Kalkan is another hub for British buyers, and the steep hills leading to the old harbour are rapidly sprouting new villas, typically costing from about £175,000. Concealed among the terraced hillsides five minutes from the town is something quite different, however. The eight,four-bedroom villas in Mountain Village, starting at £399,000, again through Spot Blue, merge traditional touches such as dry-stone walls with contemporary design elements including open-plan living areas, floor-to-ceiling glass walls and private infinity pools.
One of the most desirable areas on the Turkish coast, with its unspoilt old town set on a rocky peninsula, is Kas, where a four-bedroom villa with double-height vaulted ceilings and a private path leading to the sea, is on sale for £450,000 through Buying in Turkey. Other British buyers have found similar luxury at affordable prices by heading into the nearby hills. Ian MacPherson, a production team leader from Potto in North Yorkshire, bought his three-bedroom house, in the mountain village of Cukurbag, for just under £100,000 four years ago, and rents it out for up to £500 a week through Owners Direct (property ref: TK598).

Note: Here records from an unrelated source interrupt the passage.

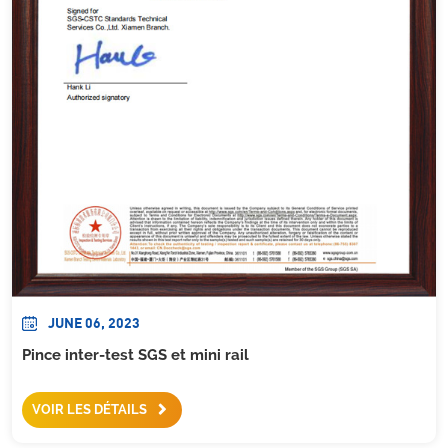
JUNE 06, 2023
Pince inter-test SGS et mini rail
VOIR LES DÉTAILS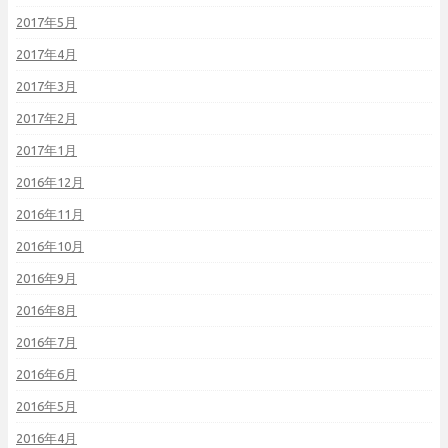
2017年5月
2017年4月
2017年3月
2017年2月
2017年1月
2016年12月
2016年11月
2016年10月
2016年9月
2016年8月
2016年7月
2016年6月
2016年5月
2016年4月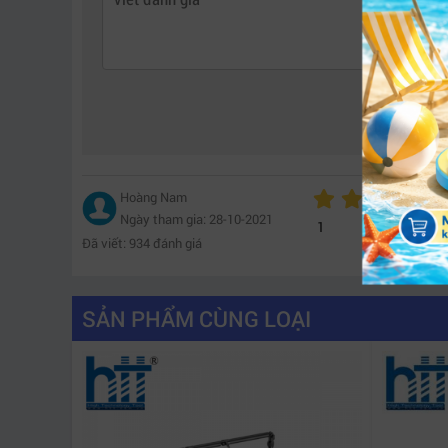
Hoàng Nam
Ngày tham gia: 28-10-2021
1
Đã viết: 934 đánh giá
SẢN PHẨM CÙNG LOẠI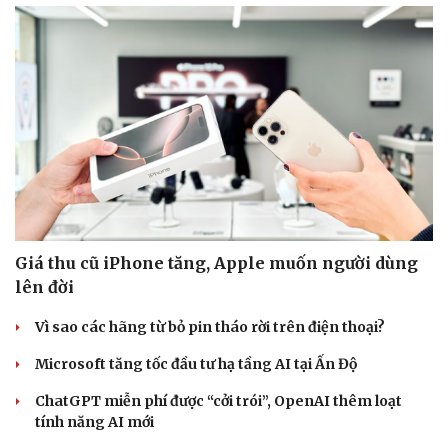
Giá thu cũ iPhone tăng, Apple muốn người dùng
lên đời
Vì sao các hãng từ bỏ pin tháo rời trên điện thoại?
Cải chính
Microsoft tăng tốc đầu tư hạ tầng AI tại Ấn Độ
ChatGPT miễn phí được “cởi trói”, OpenAI thêm loạt
tính năng AI mới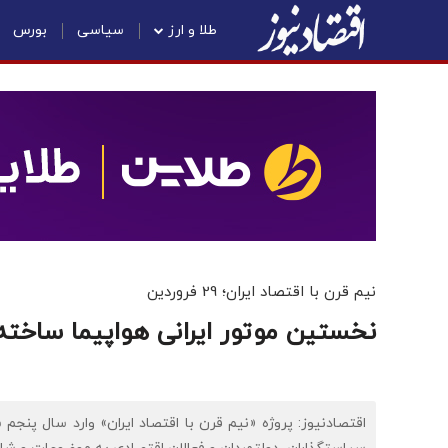
طلا و ارز
سیاسی
بورس
نیم قرن با اقتصاد ایران؛ 29 فروردین
نخستین موتور ایرانی هواپیما ساخت
اقتصادنیوز: پروژه «نیم قرن با اقتصاد ایران» وارد سال پنجم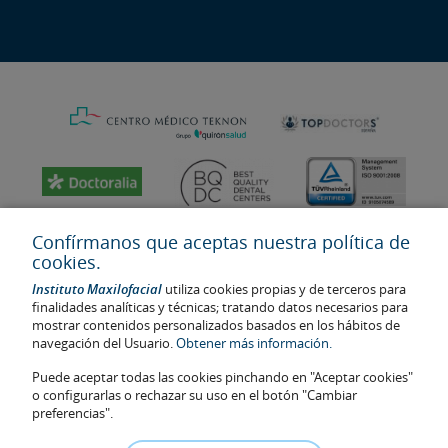
Confírmanos que aceptas nuestra política de
cookies.
Instituto Maxilofacial
utiliza cookies propias y de terceros para
finalidades analíticas y técnicas; tratando datos necesarios para
mostrar contenidos personalizados basados en los hábitos de
navegación del Usuario.
Obtener más información.
Puede aceptar todas las cookies pinchando en "Aceptar cookies"
Última actualización: 2023
o configurarlas o rechazar su uso en el botón "Cambiar
No. de autorización de centro sanitario: E08646940
preferencias".
La información presente en la web no reemplaza sino complementa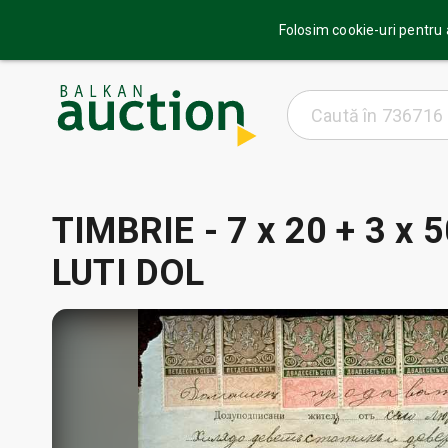
Folosim cookie-uri pentru a
TIMBRIE - 7 x 20 + 3 x 5
LUTI DOL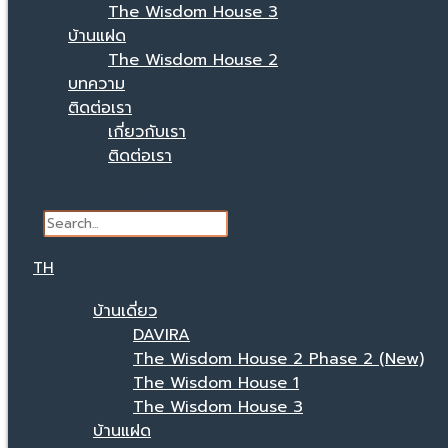
The Wisdom House 3
บ้านแฝด
The Wisdom House 2
บทความ
ติดต่อเรา
เกี่ยวกับเรา
ติดต่อเรา
Search
TH
บ้านเดี่ยว
DAVIRA
The Wisdom House 2 Phase 2 (New)
The Wisdom House 1
The Wisdom House 3
บ้านแฝด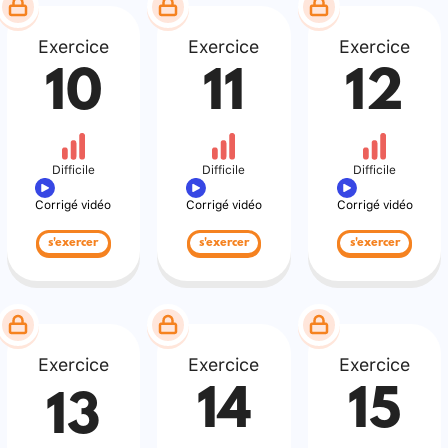
Exercice
Exercice
Exercice
10
11
12
Difficile
Difficile
Difficile
Corrigé vidéo
Corrigé vidéo
Corrigé vidéo
s'exercer
s'exercer
s'exercer
Exercice
Exercice
Exercice
14
15
13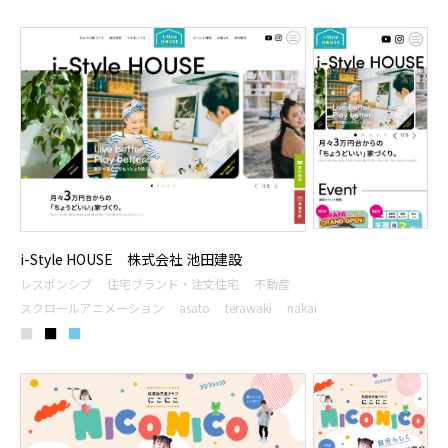
i-Style HOUSE 株式会社 池田建設
レスポンシブ
住宅ブランド・注文住宅
不動産
スクロールアニメーション
asato
terawaki
nakai
■
■
■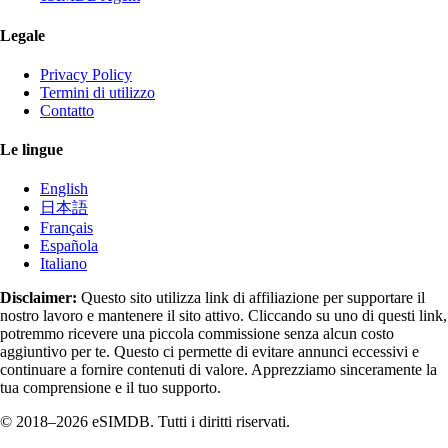
Legale
Privacy Policy
Termini di utilizzo
Contatto
Le lingue
English
日本語
Français
Española
Italiano
Disclaimer:
Questo sito utilizza link di affiliazione per supportare il
nostro lavoro e mantenere il sito attivo. Cliccando su uno di questi link,
potremmo ricevere una piccola commissione senza alcun costo
aggiuntivo per te. Questo ci permette di evitare annunci eccessivi e
continuare a fornire contenuti di valore. Apprezziamo sinceramente la
tua comprensione e il tuo supporto.
© 2018–2026 eSIMDB. Tutti i diritti riservati.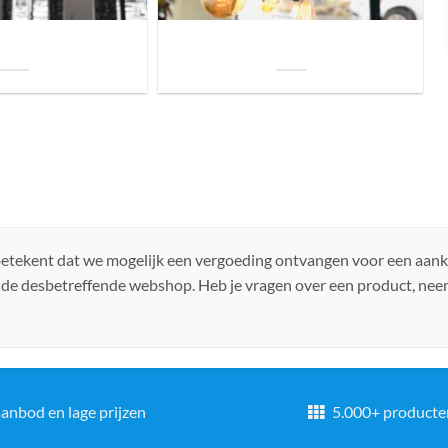
uis? Zo kies je daarvoor
Welke soorten verlichting zijn er voor je
iste lamp!
woning?
 betekent dat we mogelijk een vergoeding ontvangen voor een aan
 de desbetreffende webshop. Heb je vragen over een product, ne
anbod en lage prijzen
5.000+ producte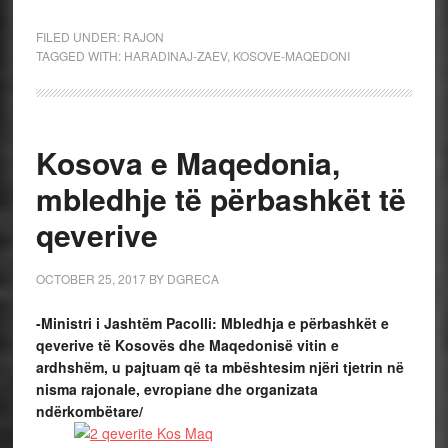
FILED UNDER:
RAJON
TAGGED WITH:
HARADINAJ-ZAEV
,
KOSOVE-MAQEDONI
Kosova e Maqedonia,
mbledhje të përbashkët të
qeverive
OCTOBER 25, 2017
BY
DGRECA
-Ministri i Jashtëm Pacolli: Mbledhja e përbashkët e
qeverive të Kosovës dhe Maqedonisë vitin e
ardhshëm, u pajtuam që ta mbështesim njëri tjetrin në
nisma rajonale, evropiane dhe organizata
ndërkombëtare/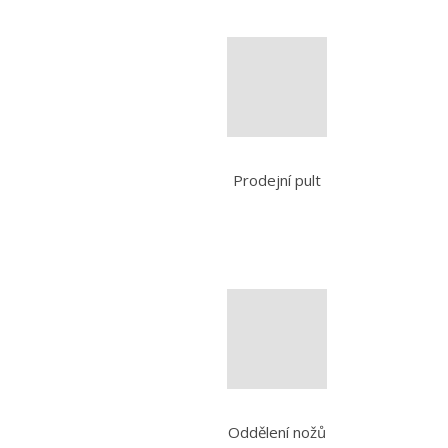
Prodejní pult
Oddělení nožů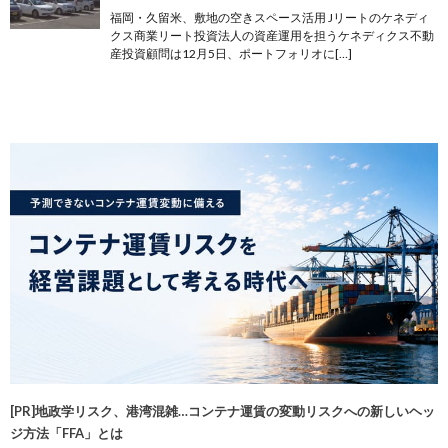
福岡・久留米、敷地の空きスペース活用 Jリートのケネディ
クス商業リート投資法人の資産運用を担うケネディクス不動
産投資顧問は12月5日、ポートフォリオに[…]
[PR]地政学リスク、港湾混雑…コンテナ運賃の変動リスクへの新しいヘッ
ジ方法「FFA」とは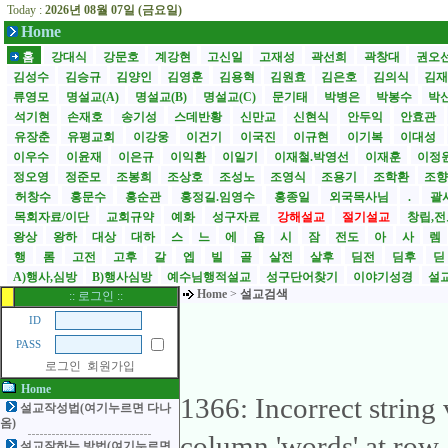
Today :
2026년 08월 07일 (금요일)
Home
홈
강대식
강문호
계강현
고신일
고재성
곽선희
곽창대
권오
김성수
김승규
김양인
김영훈
김용혁
김원효
김은호
김의식
김
류영모
명설교(A)
명설교(B)
명설교(C)
문기태
박병은
박봉수
박
석기현
손재호
송기성
스데반황
신만교
신현식
안두익
안효관
유장춘
유평교회
이강웅
이건기
이국진
이규현
이기복
이대성
이우수
이윤재
이은규
이익환
이일기
이재철.박영선
이재훈
이정
정오영
정준모
조봉희
조상호
조성노
조영식
조용기
조학환
조
허창수
홍문수
홍순관
홍정길.임영수
홍종일
외국목사님
.
괄사
목회자료/이단
교회규약
예화
성구자료
강해설교
절기설교
창립,전
왕상
왕하
대상
대하
스
느
에
욥
시
잠
전도
아
사
렘
행
롬
고전
고후
갈
엡
빌
골
살전
살후
딤전
딤후
A)행사,심방
B)행사심방
예수님행적설교
성구단어찾기
이야기성경
설교
Home
>
설교검색
:: 로그인 ::
ID
PASS
로그인
회원가입
Home
1366: Incorrect string
설교작성법(여기누르면 다나
옴)
column 'words' at row
설교잘하는 방법(여기누르면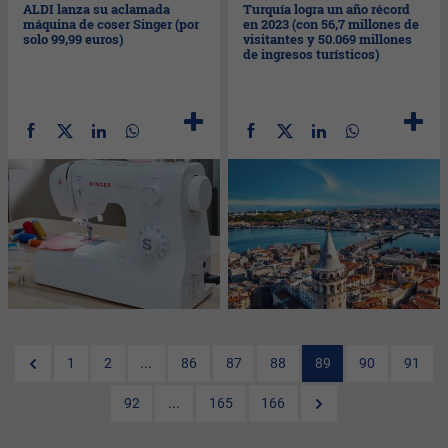
ALDI lanza su aclamada
Turquía logra un año récord
máquina de coser Singer (por
en 2023 (con 56,7 millones de
solo 99,99 euros)
visitantes y 50.069 millones
de ingresos turísticos)
1
2
...
86
87
88
89
90
91
92
...
165
166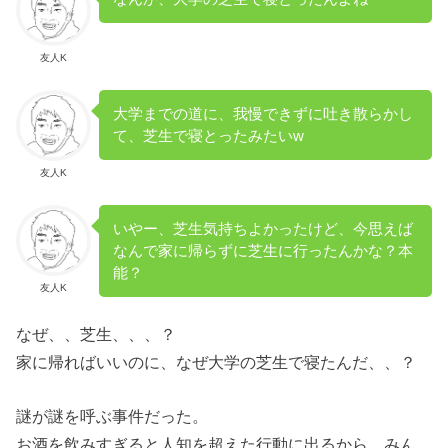
友人K
大学までの道に、我慢できずに吐き散らかし
て、芝生で寝とったみたいw
友人K
いやー、芝生気持ちよかったけど、今思えば
なんで家に帰らずに芝生に行ったんかな？本
能？
友人K
なぜ、、芝生、、、？
家に帰ればいいのに、なぜ大学の芝生で寝たんだ、、？
謎が謎を呼ぶ事件だった。
お酒を飲みすぎると人知を超えた行動に出るから、みん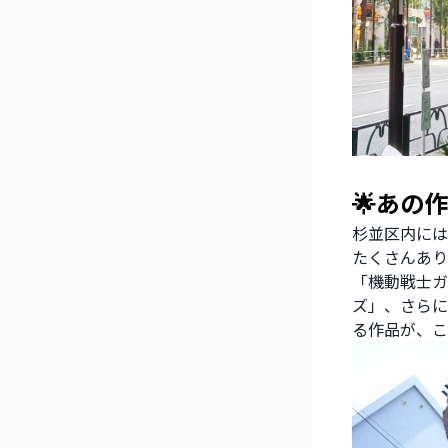
🌟あの
杉並区内には
たくさんあり
「機動戦士ガ
ズ」、さらに
る作品が、こ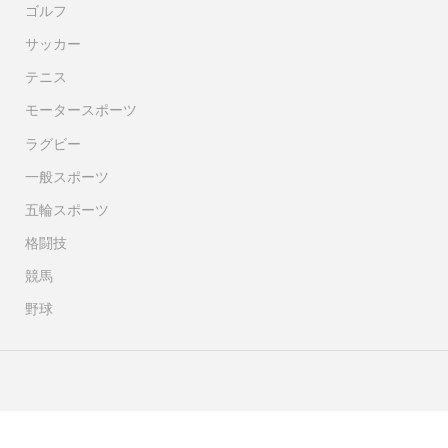
ゴルフ
サッカー
テニス
モータースポーツ
ラグビー
一般スポーツ
五輪スポーツ
格闘技
競馬
野球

“The area is unspoilt, and the countryside is spectacular and has lots of history,” says MacPherson, 59. “I cycle, run and walk on the Lycian Way, voted one of the world’s top long-distance footpaths by The Sunday Times. And the people are friendly – I often get a knock on the door and am given fresh milk, fruit and homemade food by my Turkish neighbours.”
Jenny Wormser, an investment manager from Putney, says the four-bedroom villa she built in Kas 10 years ago for £90,000 is now worth £720,000, because of the scarcity of large plots for single houses. She rents out her property, with a cook, a maid and a driver, for £1,750 a week through Owners Direct
“The cost of living is manageable. I can run a large house with live-in staff and grow everything in my garden,” says Wormser, 60. “Kas has always been considered exclusive because of restrictions on where you can buy, what you can build and the lack of sandy beaches, which means there are no big all-inclusive hotels.”
Welcome to Turkey – but not as we think we know it.